What this task involves: Number of lines with the string "servers" in the entries below: report it, and nothing besides.

Stored data:
=== Section Start ===

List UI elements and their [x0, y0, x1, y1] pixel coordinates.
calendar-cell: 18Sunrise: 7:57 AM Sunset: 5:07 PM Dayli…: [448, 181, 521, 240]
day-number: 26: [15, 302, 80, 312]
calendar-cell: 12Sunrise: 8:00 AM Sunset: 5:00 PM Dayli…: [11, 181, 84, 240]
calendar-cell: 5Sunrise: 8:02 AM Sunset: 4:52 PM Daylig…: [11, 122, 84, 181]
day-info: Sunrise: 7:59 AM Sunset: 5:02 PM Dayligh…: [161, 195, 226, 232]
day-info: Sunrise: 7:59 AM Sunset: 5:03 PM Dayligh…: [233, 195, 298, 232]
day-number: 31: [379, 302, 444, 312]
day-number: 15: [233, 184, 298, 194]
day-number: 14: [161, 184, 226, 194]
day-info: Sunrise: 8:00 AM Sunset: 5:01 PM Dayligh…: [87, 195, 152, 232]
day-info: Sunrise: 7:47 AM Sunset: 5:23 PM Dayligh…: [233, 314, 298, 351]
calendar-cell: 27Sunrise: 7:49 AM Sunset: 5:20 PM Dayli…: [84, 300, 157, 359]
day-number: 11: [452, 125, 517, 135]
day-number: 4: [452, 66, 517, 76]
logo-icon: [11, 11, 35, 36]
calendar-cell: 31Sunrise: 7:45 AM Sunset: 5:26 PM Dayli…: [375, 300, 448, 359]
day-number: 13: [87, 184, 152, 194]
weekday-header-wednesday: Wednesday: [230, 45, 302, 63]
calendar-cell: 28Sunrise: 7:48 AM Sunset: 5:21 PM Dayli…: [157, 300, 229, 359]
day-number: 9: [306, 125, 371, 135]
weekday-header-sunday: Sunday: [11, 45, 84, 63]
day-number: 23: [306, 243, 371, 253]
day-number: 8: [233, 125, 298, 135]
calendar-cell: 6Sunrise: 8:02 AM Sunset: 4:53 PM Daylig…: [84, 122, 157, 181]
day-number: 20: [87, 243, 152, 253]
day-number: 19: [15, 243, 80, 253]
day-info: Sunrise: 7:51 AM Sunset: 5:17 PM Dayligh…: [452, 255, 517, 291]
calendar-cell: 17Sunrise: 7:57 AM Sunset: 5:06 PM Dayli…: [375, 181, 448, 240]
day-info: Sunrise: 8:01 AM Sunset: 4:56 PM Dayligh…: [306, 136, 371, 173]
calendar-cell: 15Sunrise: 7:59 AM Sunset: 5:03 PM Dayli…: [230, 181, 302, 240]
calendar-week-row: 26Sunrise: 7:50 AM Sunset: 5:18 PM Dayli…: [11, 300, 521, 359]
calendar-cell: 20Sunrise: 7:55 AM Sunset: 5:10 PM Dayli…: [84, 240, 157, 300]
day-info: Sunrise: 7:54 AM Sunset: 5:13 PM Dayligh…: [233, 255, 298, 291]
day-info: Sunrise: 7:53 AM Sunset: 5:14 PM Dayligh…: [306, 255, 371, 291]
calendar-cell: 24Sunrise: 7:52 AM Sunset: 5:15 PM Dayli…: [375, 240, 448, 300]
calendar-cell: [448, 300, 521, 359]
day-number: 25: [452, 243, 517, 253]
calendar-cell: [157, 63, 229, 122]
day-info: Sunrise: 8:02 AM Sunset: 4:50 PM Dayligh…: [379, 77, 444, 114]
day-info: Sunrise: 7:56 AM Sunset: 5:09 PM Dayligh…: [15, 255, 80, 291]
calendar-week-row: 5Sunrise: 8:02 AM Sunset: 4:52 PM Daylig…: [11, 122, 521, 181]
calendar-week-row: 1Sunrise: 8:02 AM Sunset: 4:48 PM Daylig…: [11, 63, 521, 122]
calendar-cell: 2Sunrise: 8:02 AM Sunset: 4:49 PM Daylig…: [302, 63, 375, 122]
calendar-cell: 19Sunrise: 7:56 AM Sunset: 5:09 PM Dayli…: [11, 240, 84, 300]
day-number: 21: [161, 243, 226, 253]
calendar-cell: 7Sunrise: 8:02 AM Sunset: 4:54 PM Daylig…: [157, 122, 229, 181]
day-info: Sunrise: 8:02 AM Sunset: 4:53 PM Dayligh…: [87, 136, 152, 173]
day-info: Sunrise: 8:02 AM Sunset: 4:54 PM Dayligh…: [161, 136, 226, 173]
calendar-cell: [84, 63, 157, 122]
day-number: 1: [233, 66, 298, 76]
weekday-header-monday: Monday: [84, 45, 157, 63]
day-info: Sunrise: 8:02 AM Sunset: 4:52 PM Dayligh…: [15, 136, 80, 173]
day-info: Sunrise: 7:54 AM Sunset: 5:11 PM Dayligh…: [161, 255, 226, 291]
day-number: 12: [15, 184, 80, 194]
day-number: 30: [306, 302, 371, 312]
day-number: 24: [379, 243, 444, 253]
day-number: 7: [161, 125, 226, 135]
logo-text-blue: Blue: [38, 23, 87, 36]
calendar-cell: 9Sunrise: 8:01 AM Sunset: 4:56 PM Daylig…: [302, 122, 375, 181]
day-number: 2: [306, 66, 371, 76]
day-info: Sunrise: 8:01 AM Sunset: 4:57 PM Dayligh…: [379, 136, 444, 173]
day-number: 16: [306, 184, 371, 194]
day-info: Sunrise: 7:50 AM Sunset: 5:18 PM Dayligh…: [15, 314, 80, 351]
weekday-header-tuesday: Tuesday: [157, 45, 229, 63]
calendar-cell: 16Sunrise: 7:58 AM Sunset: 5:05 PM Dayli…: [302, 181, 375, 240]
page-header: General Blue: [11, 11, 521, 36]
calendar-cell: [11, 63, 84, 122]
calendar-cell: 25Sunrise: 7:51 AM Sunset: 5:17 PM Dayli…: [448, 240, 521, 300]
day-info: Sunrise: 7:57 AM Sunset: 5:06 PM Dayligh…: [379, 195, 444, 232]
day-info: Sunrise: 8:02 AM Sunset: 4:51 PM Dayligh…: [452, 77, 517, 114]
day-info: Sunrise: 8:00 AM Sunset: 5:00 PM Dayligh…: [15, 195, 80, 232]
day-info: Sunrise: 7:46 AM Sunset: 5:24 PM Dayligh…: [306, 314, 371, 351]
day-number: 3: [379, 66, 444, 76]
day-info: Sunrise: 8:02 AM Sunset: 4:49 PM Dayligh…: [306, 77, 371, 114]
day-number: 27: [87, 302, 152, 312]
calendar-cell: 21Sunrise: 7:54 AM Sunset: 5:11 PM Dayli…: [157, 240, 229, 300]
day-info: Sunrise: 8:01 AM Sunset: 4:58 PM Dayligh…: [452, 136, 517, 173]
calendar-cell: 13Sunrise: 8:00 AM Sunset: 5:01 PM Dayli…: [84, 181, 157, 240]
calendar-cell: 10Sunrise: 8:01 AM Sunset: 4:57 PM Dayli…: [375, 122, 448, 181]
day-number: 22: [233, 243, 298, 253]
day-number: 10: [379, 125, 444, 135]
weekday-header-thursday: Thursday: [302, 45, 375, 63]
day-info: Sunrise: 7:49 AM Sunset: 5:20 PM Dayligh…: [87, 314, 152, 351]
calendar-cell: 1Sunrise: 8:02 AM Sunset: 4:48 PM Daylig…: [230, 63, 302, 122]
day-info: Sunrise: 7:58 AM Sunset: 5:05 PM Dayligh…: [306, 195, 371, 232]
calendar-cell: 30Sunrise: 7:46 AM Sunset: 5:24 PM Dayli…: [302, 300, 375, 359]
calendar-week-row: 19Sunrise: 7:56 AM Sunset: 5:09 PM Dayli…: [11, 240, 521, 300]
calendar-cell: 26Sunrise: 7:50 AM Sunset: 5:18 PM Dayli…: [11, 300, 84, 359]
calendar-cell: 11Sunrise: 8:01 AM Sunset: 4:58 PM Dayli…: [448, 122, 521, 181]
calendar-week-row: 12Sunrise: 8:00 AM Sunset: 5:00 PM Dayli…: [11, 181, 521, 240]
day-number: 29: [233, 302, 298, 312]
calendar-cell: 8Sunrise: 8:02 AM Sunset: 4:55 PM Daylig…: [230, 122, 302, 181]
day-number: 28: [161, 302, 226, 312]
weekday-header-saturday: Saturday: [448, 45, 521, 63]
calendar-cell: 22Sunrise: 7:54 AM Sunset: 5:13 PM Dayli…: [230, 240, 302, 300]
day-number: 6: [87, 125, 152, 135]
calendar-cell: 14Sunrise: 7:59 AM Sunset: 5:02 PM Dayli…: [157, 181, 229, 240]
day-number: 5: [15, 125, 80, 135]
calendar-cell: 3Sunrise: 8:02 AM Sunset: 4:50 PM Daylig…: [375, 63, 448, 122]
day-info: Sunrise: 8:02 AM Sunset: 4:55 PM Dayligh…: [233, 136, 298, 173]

=== Section End ===
=== Section Start ===

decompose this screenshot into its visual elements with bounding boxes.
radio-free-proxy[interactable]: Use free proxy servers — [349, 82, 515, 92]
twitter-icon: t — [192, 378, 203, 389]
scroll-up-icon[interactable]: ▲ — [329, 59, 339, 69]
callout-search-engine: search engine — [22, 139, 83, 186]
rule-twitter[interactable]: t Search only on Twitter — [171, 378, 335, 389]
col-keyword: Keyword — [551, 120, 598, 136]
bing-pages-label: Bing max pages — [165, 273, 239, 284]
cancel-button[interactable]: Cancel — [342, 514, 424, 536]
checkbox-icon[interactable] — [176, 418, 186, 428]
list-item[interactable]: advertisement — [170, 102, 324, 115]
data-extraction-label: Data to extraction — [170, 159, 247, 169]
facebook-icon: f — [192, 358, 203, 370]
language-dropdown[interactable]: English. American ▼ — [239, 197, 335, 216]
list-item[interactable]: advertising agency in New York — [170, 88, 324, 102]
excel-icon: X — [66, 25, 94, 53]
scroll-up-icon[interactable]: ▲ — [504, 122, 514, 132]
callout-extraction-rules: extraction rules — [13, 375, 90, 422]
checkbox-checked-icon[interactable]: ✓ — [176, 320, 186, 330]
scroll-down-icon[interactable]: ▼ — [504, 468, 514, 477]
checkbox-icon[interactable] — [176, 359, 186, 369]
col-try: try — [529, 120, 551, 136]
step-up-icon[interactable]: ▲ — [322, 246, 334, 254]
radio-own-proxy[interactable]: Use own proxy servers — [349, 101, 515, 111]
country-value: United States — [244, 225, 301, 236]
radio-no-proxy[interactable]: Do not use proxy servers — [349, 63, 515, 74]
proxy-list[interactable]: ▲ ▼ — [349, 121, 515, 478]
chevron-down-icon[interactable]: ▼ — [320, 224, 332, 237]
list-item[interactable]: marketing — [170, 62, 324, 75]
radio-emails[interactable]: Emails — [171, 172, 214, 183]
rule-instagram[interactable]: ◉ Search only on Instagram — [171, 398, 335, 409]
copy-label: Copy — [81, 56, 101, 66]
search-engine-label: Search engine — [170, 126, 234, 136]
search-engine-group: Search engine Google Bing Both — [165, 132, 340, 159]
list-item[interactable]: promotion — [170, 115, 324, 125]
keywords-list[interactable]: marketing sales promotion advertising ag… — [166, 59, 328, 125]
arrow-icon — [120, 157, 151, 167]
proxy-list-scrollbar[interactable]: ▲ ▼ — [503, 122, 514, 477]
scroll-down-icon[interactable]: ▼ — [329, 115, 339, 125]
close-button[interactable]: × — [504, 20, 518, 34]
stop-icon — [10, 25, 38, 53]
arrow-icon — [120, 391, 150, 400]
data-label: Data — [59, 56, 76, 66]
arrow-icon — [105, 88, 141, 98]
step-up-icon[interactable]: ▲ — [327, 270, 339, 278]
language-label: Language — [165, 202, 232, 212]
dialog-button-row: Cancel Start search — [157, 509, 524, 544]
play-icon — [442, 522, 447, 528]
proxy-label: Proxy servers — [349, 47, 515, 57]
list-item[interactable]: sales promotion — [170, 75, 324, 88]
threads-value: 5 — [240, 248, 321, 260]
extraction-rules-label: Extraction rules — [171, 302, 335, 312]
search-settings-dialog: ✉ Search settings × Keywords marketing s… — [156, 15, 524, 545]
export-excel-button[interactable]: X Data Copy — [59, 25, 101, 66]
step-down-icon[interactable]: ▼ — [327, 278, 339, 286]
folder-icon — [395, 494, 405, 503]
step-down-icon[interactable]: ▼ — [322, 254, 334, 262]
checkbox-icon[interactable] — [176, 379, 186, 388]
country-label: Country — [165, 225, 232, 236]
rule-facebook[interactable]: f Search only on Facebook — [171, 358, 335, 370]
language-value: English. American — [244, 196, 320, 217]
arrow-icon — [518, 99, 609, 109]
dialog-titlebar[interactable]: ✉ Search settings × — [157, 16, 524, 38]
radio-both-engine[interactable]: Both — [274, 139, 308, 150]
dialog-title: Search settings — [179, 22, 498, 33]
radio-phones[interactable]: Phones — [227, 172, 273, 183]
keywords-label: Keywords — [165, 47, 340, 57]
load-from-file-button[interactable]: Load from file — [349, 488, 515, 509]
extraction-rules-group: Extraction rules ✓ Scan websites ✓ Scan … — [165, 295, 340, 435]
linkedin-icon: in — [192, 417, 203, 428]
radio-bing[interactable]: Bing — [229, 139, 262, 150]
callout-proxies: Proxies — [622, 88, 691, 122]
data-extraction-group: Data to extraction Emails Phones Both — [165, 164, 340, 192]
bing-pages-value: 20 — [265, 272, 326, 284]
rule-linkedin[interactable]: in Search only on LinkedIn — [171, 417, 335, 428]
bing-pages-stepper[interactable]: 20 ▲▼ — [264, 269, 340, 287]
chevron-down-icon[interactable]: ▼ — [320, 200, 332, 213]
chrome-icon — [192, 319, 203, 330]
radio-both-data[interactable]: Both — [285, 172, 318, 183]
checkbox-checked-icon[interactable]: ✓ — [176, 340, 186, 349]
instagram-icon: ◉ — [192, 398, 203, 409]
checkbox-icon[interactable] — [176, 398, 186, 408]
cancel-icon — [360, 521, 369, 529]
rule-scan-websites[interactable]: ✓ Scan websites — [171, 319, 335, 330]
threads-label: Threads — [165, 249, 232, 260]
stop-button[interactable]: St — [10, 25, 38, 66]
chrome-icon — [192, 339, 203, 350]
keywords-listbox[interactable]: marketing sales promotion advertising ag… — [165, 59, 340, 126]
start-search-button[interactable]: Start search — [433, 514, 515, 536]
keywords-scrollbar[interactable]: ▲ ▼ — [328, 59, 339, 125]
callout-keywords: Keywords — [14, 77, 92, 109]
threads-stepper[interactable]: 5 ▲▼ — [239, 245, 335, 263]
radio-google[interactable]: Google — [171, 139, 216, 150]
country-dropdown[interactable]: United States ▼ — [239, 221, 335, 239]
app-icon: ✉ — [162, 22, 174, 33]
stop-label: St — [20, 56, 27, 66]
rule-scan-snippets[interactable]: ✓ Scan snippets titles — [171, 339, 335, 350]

=== Section End ===
=== Section Start ===

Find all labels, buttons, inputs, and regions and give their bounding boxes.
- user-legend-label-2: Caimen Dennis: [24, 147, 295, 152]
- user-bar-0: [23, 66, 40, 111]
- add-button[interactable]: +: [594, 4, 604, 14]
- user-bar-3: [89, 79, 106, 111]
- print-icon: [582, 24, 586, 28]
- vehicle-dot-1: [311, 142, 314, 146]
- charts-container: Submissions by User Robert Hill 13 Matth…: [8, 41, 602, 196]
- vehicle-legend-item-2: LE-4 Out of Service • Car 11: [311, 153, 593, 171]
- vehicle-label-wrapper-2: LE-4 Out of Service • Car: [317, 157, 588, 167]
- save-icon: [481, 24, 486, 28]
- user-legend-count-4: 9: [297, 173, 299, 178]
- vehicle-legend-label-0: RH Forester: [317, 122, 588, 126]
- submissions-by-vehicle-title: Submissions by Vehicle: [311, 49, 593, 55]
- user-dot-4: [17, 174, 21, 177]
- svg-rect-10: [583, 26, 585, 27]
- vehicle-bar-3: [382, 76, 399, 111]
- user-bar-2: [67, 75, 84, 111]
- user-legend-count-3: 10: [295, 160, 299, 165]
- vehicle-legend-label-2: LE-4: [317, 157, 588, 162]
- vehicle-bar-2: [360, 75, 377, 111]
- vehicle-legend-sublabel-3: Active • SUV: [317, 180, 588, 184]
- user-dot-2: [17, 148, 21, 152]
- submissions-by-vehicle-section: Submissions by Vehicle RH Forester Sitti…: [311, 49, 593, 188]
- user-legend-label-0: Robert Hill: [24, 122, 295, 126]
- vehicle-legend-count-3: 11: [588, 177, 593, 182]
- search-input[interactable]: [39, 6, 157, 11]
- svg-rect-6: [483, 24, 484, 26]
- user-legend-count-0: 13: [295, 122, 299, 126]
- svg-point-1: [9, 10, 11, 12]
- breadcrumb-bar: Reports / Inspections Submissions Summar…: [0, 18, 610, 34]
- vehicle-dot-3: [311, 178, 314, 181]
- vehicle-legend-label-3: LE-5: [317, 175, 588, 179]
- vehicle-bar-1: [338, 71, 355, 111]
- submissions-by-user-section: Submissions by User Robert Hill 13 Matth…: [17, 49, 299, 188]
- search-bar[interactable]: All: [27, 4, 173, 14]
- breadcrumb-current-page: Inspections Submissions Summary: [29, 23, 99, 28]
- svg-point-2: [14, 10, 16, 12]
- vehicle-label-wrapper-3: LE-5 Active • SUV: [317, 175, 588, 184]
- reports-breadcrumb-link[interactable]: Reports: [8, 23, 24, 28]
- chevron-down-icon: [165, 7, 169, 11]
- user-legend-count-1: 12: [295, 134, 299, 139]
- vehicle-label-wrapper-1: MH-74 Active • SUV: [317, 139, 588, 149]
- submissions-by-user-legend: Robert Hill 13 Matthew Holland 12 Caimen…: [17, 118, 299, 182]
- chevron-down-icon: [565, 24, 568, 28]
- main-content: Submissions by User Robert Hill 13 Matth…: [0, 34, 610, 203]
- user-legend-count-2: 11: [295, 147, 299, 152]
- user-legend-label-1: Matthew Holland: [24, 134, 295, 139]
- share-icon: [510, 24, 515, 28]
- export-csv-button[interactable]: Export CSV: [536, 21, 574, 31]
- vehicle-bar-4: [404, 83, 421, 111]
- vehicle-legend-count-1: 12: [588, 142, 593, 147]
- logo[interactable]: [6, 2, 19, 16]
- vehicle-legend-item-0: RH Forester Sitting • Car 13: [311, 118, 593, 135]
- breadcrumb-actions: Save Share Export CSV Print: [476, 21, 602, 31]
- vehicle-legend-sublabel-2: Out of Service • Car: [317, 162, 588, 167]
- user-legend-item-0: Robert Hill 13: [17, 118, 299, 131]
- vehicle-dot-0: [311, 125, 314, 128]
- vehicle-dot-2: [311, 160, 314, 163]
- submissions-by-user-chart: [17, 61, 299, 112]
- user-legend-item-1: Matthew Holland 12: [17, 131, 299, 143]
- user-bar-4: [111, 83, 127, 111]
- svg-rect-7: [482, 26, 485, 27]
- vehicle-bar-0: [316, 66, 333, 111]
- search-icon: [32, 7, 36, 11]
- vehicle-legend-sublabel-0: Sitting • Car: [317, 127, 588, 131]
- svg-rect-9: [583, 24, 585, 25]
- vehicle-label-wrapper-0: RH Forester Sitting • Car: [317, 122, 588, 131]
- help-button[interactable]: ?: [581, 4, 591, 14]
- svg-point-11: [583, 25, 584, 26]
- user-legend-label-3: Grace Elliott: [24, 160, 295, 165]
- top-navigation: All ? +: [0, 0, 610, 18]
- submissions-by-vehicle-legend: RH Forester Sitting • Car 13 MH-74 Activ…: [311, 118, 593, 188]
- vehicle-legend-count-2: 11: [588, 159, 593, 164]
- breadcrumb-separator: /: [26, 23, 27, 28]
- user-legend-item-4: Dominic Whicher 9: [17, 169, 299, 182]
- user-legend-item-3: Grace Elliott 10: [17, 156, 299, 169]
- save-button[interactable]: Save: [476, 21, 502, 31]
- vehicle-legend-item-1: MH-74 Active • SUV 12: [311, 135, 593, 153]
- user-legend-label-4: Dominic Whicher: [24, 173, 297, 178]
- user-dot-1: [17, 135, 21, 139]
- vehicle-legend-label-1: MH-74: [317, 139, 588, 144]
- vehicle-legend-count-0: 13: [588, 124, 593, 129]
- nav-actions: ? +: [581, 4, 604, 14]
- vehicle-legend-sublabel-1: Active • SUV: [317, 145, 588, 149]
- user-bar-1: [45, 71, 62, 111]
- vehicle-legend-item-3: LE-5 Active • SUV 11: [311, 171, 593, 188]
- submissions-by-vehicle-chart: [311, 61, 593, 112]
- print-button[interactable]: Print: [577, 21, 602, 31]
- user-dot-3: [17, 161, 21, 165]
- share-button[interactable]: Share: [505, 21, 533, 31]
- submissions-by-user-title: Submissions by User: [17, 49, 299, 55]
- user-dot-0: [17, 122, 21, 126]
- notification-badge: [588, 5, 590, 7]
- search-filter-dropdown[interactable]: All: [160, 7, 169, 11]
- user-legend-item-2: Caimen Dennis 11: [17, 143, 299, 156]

=== Section End ===

Task response: 4